#### [Your task]
The output should be every line below that includes the word "новогодний".

(Extracted page text data)
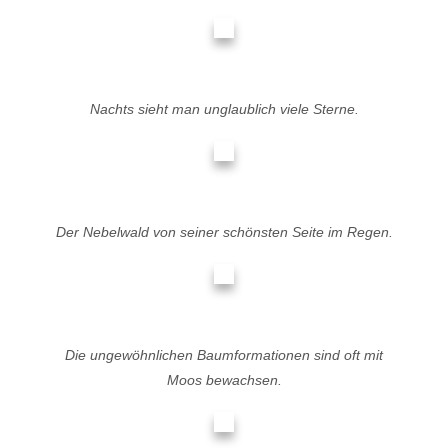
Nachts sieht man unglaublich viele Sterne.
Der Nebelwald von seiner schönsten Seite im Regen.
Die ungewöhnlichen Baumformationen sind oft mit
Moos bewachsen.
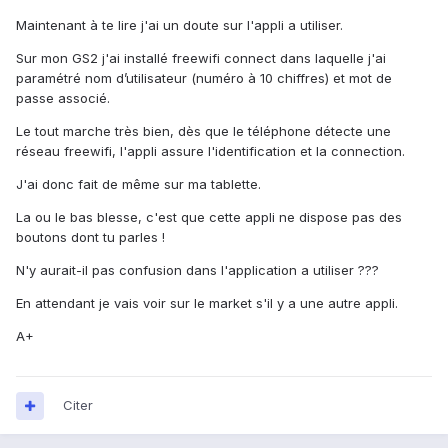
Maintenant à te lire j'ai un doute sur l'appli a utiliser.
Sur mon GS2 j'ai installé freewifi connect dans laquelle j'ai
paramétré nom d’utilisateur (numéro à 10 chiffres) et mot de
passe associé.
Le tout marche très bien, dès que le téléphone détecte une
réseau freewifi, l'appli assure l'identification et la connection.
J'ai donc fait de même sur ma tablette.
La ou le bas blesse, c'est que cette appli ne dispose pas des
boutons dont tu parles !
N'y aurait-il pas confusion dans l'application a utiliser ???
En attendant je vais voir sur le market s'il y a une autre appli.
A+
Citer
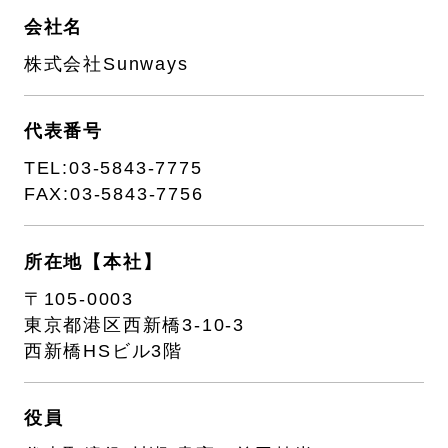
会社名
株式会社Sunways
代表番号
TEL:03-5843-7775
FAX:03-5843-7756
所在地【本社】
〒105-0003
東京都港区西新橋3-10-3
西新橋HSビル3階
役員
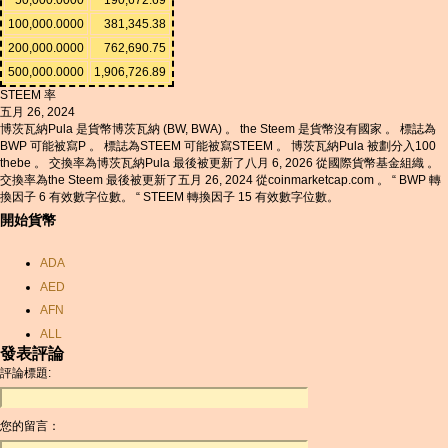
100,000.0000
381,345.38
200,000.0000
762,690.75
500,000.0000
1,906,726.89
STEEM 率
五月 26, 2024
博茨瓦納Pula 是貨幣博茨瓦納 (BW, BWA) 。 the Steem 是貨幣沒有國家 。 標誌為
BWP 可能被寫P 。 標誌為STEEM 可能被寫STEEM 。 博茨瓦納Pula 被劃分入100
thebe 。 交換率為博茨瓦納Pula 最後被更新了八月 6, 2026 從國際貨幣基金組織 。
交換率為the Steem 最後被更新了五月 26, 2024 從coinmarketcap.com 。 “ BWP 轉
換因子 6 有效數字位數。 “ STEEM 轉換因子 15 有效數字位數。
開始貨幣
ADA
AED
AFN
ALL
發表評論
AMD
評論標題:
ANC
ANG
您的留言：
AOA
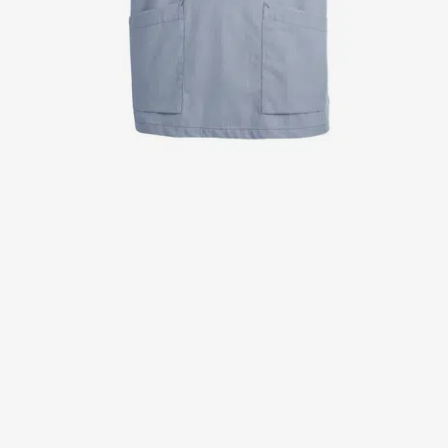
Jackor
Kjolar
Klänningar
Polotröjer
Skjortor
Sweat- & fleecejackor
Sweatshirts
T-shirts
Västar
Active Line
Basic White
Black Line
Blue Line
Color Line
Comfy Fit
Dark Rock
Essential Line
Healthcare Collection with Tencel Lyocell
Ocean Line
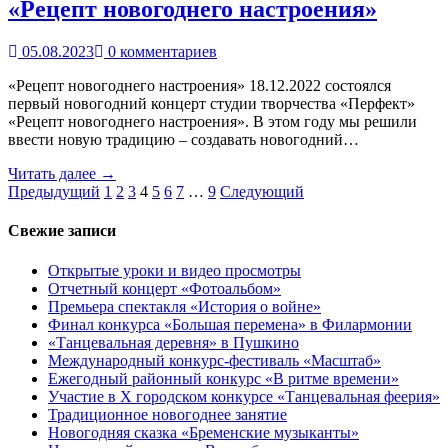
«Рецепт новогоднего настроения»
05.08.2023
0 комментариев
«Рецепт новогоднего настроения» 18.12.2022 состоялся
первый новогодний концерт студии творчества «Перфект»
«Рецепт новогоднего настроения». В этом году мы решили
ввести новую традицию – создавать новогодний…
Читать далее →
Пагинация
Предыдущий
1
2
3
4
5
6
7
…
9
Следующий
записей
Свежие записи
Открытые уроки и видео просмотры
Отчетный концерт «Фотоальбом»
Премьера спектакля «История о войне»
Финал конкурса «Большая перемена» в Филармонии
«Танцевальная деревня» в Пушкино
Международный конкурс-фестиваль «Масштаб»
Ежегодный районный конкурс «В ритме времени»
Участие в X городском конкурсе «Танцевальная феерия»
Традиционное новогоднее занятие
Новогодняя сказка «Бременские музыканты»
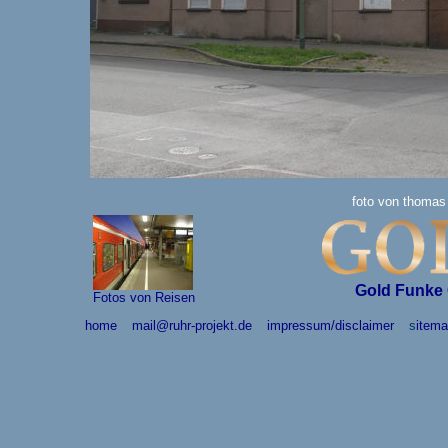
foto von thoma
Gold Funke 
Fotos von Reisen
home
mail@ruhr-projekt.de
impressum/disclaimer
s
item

#### [Answer to this task]
первый новогодний концерт студии творчества «Перфект»
ввести новую традицию – создавать новогодний…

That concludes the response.